The appellant was born and resided with his parents in Indiana until 1864, when he was appointed a second lieutenant in the army of the United States, of which he has since been, and still is, an officer. He was between eighteen and nineteen years of age when he entered the army. He was ordered by his superior officers to Florida, where he married his decased wife on the 3d of April, 1867. He kept house in Florida, in the years 1867-8, for about a year.

At some time after May, 1865, the appellant’s father removed with his family to Baltimore, and resided there for some time, but for how long does not appear.

The deceased, at the time of her death, was a resident of Chautauqua county in this State.

The appellant was at Dunkirk in said county, with his wife and infant daughter, at the time of her death. He had been appointed Indian agent, and was then waiting orders. He had made no preparation for keeping house in Dunkirk.

The domicile of the appellant, when he entered the army, was in Indiana. He neither lost that domicile, nor gained another by entering the army. His domicile remained in Indiana.

But, being a minor, he was incapable of acquiring a domifeile other than that of his father. (Story on Conflict Laws, § 46; 2 Kent Com., note (d), p. 431, 3d ed.)

If, therefore, his father removed to Baltimore during the *157appellant’s minority, the domicile of the latter was removed to Maryland. (Same cases.)
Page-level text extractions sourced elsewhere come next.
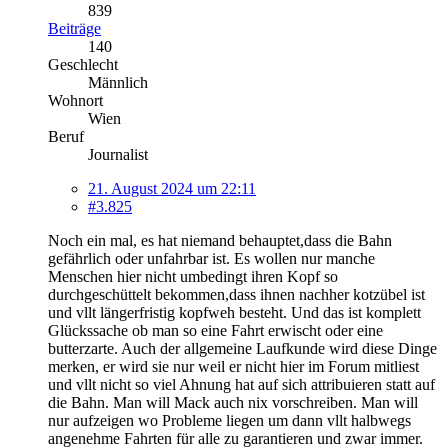
839
Beiträge
140
Geschlecht
Männlich
Wohnort
Wien
Beruf
Journalist
21. August 2024 um 22:11
#3.825
Noch ein mal, es hat niemand behauptet,dass die Bahn
gefährlich oder unfahrbar ist. Es wollen nur manche
Menschen hier nicht umbedingt ihren Kopf so
durchgeschüttelt bekommen,dass ihnen nachher kotzübel ist
und vllt längerfristig kopfweh besteht. Und das ist komplett
Glückssache ob man so eine Fahrt erwischt oder eine
butterzarte. Auch der allgemeine Laufkunde wird diese Dinge
merken, er wird sie nur weil er nicht hier im Forum mitliest
und vllt nicht so viel Ahnung hat auf sich attribuieren statt auf
die Bahn. Man will Mack auch nix vorschreiben. Man will
nur aufzeigen wo Probleme liegen um dann vllt halbwegs
angenehme Fahrten für alle zu garantieren und zwar immer.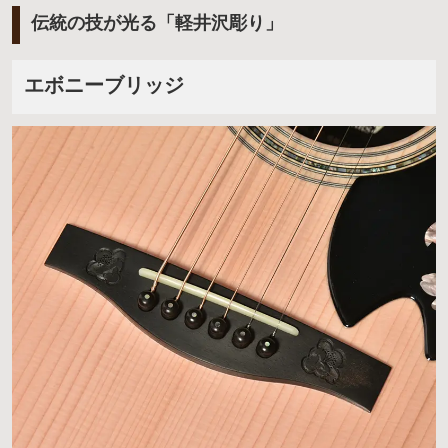
伝統の技が光る「軽井沢彫り」
エボニーブリッジ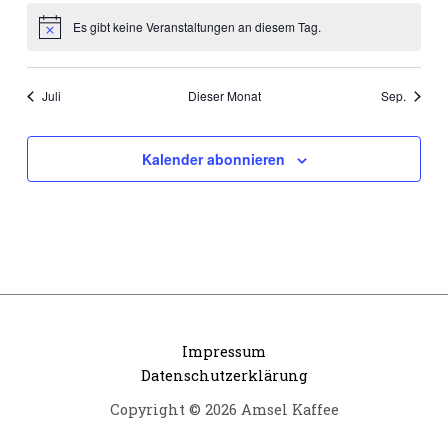
Es gibt keine Veranstaltungen an diesem Tag.
Hinweis
Juli
Dieser Monat
Sep.
Kalender abonnieren
Impressum
Datenschutzerklärung
Copyright © 2026 Amsel Kaffee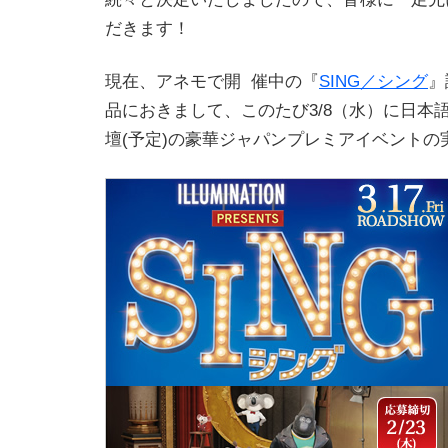
だきます！
現在、アネモで開 催中の『
SING／シング
』
品におきまして、このたび3/8（水）に日本
壇(予定)の豪華ジャパンプレミアイベントの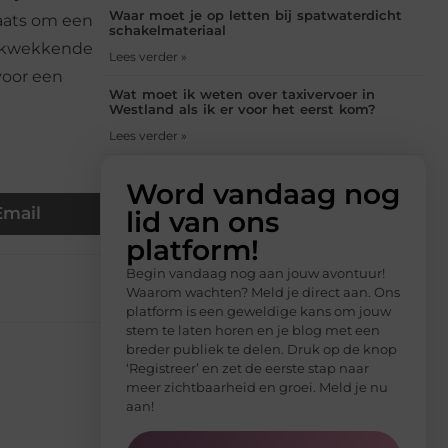
Waar moet je op letten bij spatwaterdicht
laats om een
schakelmateriaal
drukwekkende
Lees verder »
voor een
Wat moet ik weten over taxivervoer in
Westland als ik er voor het eerst kom?
Lees verder »
Word vandaag nog
Email
lid van ons
platform!
Begin vandaag nog aan jouw avontuur!
Waarom wachten? Meld je direct aan. Ons
platform is een geweldige kans om jouw
stem te laten horen en je blog met een
breder publiek te delen. Druk op de knop
‘Registreer’ en zet de eerste stap naar
meer zichtbaarheid en groei. Meld je nu
aan!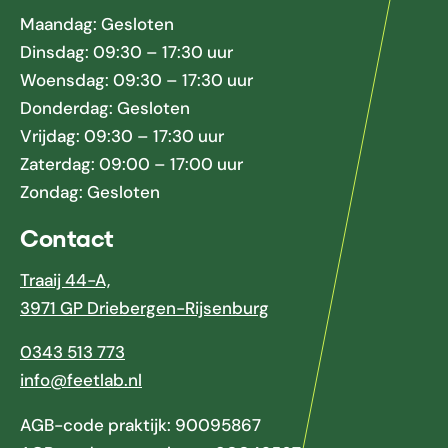
Maandag: Gesloten
Dinsdag: 09:30 – 17:30 uur
Woensdag: 09:30 – 17:30 uur
Donderdag: Gesloten
Vrijdag: 09:30 – 17:30 uur
Zaterdag: 09:00 – 17:00 uur
Zondag: Gesloten
Contact
Traaij 44-A,
3971 GP Driebergen-Rijsenburg
0343 513 773
info@feetlab.nl
AGB-code praktijk: 90095867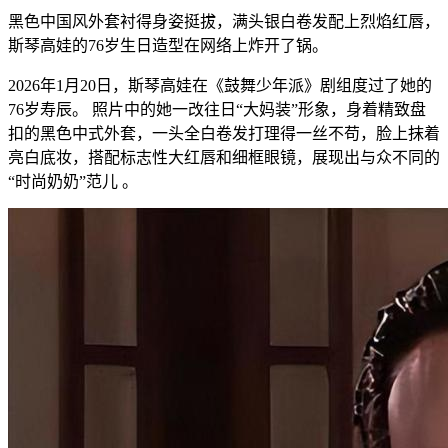
黑色中国风外套衬得身姿挺拔，满头银白卷发配上烈焰红唇，
斯琴高娃的76岁生日造型在网络上炸开了锅。
2026年1月20日，斯琴高娃在《鼓舞少年派》剧组度过了她的
76岁寿辰。 照片中的她一改往日“大妈装”形象，身着精致盘
扣的黑色中式外套，一头全白卷发打理得一丝不苟，脸上抹着
亮白底妆，搭配标志性大红唇和细框眼镜，展现出与众不同的
“时尚奶奶”范儿 。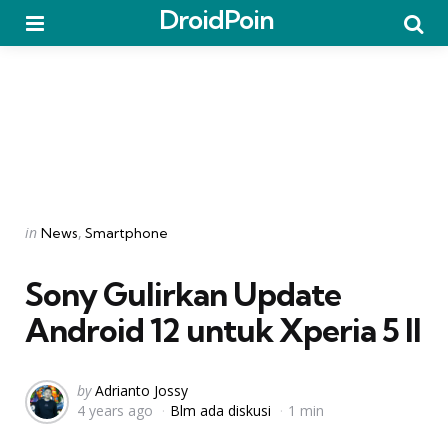
DroidPoin
Menu
Searc
Categories
Posted
in
News
Smartphone
in
Sony Gulirkan Update
Android 12 untuk Xperia 5 II
Posted
by
Adrianto Jossy
4 years ago
Blm ada diskusi
1 min
by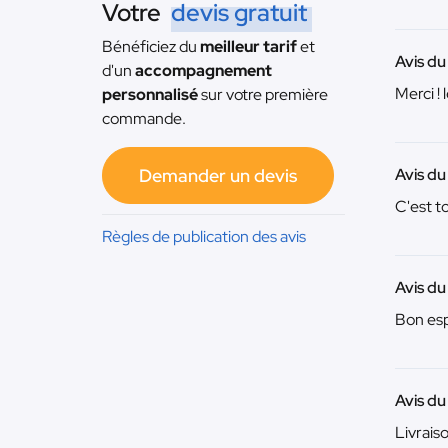
Votre
devis gratuit
Bénéficiez du
meilleur tarif
et
Avis du
d'un
accompagnement
Merci ! 
personnalisé
sur votre première
commande.
Demander un devis
Avis du
C'est t
Règles de publication des avis
Avis du
Bon esp
Avis du
Livrais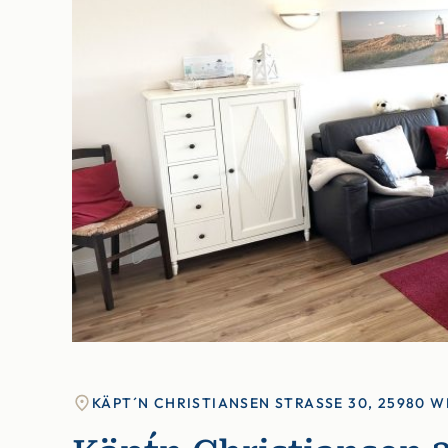
KÄPT´N CHRISTIANSEN STRASSE 30, 25980 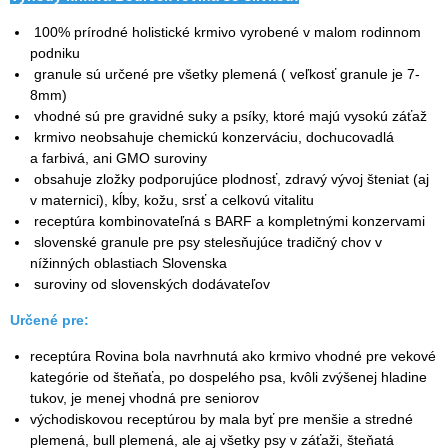
100% prírodné holistické krmivo vyrobené v malom rodinnom
podniku
granule sú určené pre všetky plemená ( veľkosť granule je 7-
8mm)
vhodné sú pre gravidné suky a psíky, ktoré majú vysokú záťaž
krmivo neobsahuje chemickú konzerváciu, dochucovadlá
a farbivá, ani GMO suroviny
obsahuje zložky podporujúce plodnosť, zdravý vývoj šteniat (aj
v maternici), kĺby, kožu, srsť a celkovú vitalitu
receptúra kombinovateľná s BARF a kompletnými konzervami
slovenské granule pre psy stelesňujúce tradičný chov v
nížinných oblastiach Slovenska
suroviny od slovenských dodávateľov
Určené pre:
receptúra Rovina bola navrhnutá ako krmivo vhodné pre vekové
kategórie od šteňaťa, po dospelého psa, kvôli zvýšenej hladine
tukov, je menej vhodná pre seniorov
východiskovou receptúrou by mala byť pre menšie a stredné
plemená, bull plemená, ale aj všetky psy v záťaži, šteňatá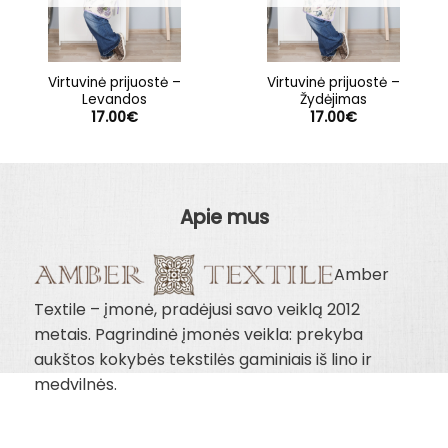
Virtuvinė prijuostė –
Virtuvinė prijuostė –
Levandos
Žydėjimas
17.00
€
17.00
€
Apie mus
Amber
Textile – įmonė, pradėjusi savo veiklą 2012
metais. Pagrindinė įmonės veikla: prekyba
aukštos kokybės tekstilės gaminiais iš lino ir
medvilnės.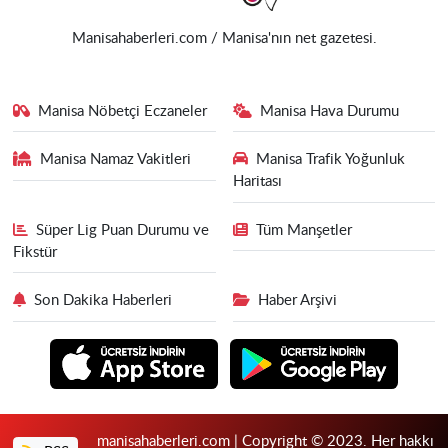
Manisahaberleri.com / Manisa'nın net gazetesi.
Manisa Nöbetçi Eczaneler
Manisa Hava Durumu
Manisa Namaz Vakitleri
Manisa Trafik Yoğunluk
Haritası
Süper Lig Puan Durumu ve
Tüm Manşetler
Fikstür
Son Dakika Haberleri
Haber Arşivi
manisahaberleri.com | Copyright © 2023. Her hakkı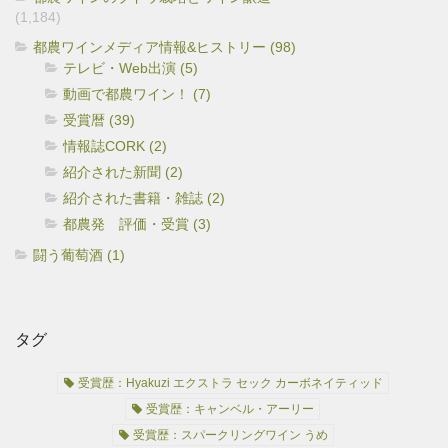
(1,184)
都農ワインメディア情報&ヒストリー (98)
テレビ・Web出演 (5)
動画で都農ワイン！ (7)
受賞暦 (39)
情報誌CORK (2)
紹介された新聞 (2)
紹介された書籍・雑誌 (2)
都農発 評価・受賞 (3)
闘う葡萄酒 (1)
タグ
受賞歴：Hyakuzi エクストラ セック カーボネイティッド
受賞歴：キャンベル・アーリー
受賞歴：スパークリングワイン うめ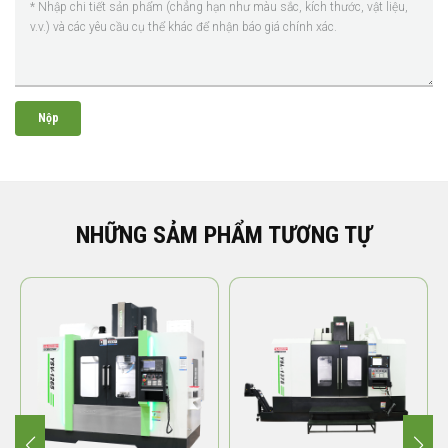
Nộp
NHỮNG SẢM PHẨM TƯƠNG TỰ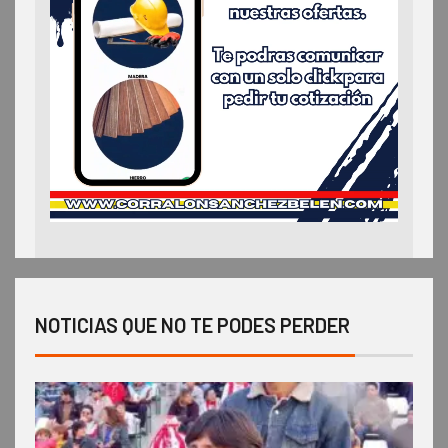
NOTICIAS QUE NO TE PODES PERDER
There is no proof in the case that the father removed during the son’s minority; and, in the absence of all evidence on the question, the presumption would he that the father continued to reside in Indiana, and, as a consequence, the appellant’s domicile would continue in that State. (1 C. & H., notes, 295.)

The appellant became of age some time in the fore part of the year 1867.

From that time he could acquire a residence for himself. (Story on Confl. Laws, § 46.)

But until he acquired another, it would remain in Indiana. (Story’s Confl. Laws, § 46.)

Having married, and after attaining his majority, he entered on housekeeping in Florida, the presumption would be that he acquired a domicile in that State. It is a presumption that a person has his domicile where he lives. (Conflict Laws, § 46; Bempde v. Johnson, 3 Ves., 201; Marsh v. Hutchinson, 2 id., 229.)

Although a soldier, while in the army, neither acquires or loses his residence in the State in which his domicile was when he entered the army, yet it is as competent for a soldier to abandon a domicile and acquire a new one as it is for any other citizen; and his purchasing or renting a dwelling-house, to which he removes his family and in which he lives, are evidence of a change of domicile, in the absence of any fact manifesting an intention not to remain permanently in such new domicile. (Conflict of Laws, § 46 ; 3 Vesey, 201; 2 B. & P., 229, note; Regma v. Eastonhouse, 82 E. C. L., 901.)

Some years after his wife removes to Dunkirk with her child, and the appellant either goes with her or follows her to that place. They did not keep house; they boarded there; and there the wife died.

These facts establish another change of domicile, and the *158new domicile was in this State, and her property subject to our laws; and the will was properly admitted to probate.

The order of the surrogate is therefore affirmed, with costs to be paid by the appellant.